In other words, you don't have to do it alone, infact trying to is often a pretty bad approach given that help exists. Even if that involves sacrificing your pride.


----------



## Jontain (May 23, 2011)

Was gonna say the odd gig going the wrong way sucks but it is just rock and roll. However it sounds like its developed into something more for you so its probably worth addressing. 

You could ask your band mates to keep an eye on you before a show etc but at the end of the day (as with most addictions) you are going to be your own worst enemy (or that little voice is). How about defying that little voice, hit the stage stone cold sober and shred it?
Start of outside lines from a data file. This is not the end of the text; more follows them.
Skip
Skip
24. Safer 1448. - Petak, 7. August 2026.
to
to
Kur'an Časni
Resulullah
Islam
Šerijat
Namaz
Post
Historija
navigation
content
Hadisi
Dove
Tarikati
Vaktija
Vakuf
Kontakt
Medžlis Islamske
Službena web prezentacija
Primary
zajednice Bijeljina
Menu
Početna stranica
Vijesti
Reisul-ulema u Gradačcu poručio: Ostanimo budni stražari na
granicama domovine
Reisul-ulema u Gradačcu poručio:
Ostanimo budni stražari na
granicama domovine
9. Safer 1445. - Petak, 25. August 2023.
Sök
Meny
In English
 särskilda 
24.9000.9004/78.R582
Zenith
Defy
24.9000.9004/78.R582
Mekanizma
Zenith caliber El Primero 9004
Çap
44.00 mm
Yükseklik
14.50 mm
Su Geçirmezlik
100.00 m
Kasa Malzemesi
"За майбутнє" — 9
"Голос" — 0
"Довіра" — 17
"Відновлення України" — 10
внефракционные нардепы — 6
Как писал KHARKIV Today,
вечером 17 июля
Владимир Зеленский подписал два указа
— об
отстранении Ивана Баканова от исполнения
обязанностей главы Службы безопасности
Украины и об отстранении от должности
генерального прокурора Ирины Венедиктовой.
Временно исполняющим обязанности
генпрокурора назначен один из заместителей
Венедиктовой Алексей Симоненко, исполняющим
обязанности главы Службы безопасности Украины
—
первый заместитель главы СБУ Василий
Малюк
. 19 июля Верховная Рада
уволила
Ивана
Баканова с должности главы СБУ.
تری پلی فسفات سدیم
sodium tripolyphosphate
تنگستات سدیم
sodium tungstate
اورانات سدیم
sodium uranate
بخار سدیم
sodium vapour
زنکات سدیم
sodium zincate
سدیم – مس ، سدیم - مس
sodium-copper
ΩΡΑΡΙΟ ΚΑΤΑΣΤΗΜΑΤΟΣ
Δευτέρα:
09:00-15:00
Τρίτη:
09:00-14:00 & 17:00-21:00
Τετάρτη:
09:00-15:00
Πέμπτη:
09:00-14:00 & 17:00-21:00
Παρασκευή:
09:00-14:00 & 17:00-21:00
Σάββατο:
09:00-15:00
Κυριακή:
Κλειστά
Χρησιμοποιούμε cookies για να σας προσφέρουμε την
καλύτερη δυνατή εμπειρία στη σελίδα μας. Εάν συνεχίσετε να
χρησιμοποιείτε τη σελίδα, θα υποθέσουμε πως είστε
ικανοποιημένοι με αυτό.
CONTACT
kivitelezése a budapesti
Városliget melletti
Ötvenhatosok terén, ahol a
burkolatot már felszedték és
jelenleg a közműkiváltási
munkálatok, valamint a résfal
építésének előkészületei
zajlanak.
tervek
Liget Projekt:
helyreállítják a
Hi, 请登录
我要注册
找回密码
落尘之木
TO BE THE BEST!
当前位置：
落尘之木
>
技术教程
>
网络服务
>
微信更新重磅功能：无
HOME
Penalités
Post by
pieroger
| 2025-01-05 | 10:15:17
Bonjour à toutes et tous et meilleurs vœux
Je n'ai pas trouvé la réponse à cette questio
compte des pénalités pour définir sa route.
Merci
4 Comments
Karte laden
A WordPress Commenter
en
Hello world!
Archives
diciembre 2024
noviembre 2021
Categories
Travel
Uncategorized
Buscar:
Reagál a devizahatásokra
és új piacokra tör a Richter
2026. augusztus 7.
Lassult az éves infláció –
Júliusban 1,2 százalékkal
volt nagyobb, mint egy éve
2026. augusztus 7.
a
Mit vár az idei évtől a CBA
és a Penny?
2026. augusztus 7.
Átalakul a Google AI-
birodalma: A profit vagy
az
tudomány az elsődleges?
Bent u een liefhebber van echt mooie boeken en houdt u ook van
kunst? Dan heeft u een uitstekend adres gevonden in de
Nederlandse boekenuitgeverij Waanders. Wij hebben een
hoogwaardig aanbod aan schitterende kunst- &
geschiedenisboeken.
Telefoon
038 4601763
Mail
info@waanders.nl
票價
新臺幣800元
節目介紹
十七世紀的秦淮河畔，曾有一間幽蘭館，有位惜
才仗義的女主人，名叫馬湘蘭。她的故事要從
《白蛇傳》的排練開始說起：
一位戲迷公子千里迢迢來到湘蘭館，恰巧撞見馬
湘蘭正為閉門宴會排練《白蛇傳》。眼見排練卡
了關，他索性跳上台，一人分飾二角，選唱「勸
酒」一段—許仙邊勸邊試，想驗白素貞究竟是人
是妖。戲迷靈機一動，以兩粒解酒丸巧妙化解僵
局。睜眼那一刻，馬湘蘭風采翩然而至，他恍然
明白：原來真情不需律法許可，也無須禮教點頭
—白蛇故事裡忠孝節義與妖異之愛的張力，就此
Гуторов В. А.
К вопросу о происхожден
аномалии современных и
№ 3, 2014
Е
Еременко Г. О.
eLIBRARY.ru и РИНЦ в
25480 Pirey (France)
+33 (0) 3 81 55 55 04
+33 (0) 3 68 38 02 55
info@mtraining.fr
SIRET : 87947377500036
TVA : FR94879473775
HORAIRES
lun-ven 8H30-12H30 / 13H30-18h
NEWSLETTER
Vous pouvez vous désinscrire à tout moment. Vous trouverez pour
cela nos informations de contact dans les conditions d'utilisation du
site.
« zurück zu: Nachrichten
Hope things straighten out man


----------



## MaxStatic (May 23, 2011)

Jontain said:


> You could ask your band mates to keep an eye on you before a show etc....



be careful with this as it turns them into your mom, and they don't want to be your mom, they want to be your band.

More importantly, fuck the music, band and your fans, get yourself clean in a program for your kids. They matter more than anything else in this world and will be the only ones with you when the zombie horde attacks....

If you are having shakes and what not, the physical addiction is there. Don't forget about all the psychological and social cues/ triggers too. Don't try this on your own, seek out professional help and go back to living your life.

For me, it meant quitting alcohol completely. I'm like you and so many others, I can't have just one. I made a choice and make the same choice everyday. You might not have to go that extreme, but for me it was necessary and what worked.

Dude, do it for your kids, they need and deserve a clean and moderated dad(no judgment brother)

Sappy rant off.


----------



## neoclassical (May 23, 2011)

Wow thanks for all the love guys. I thought about treatment years ago and even taught high school in a rehab. I saw some really shady practices there. The band especially our singer and his girlfriend were doing "the mom thing" with me. It worked for a while, but then became how can I have a couple without their noticing and then after our set... I might just be in denial but I don't think I need treatment. I'll go it alone for now. I also don't want anyone seeing me at an AA meeting -no offense to those who attend/ed.


----------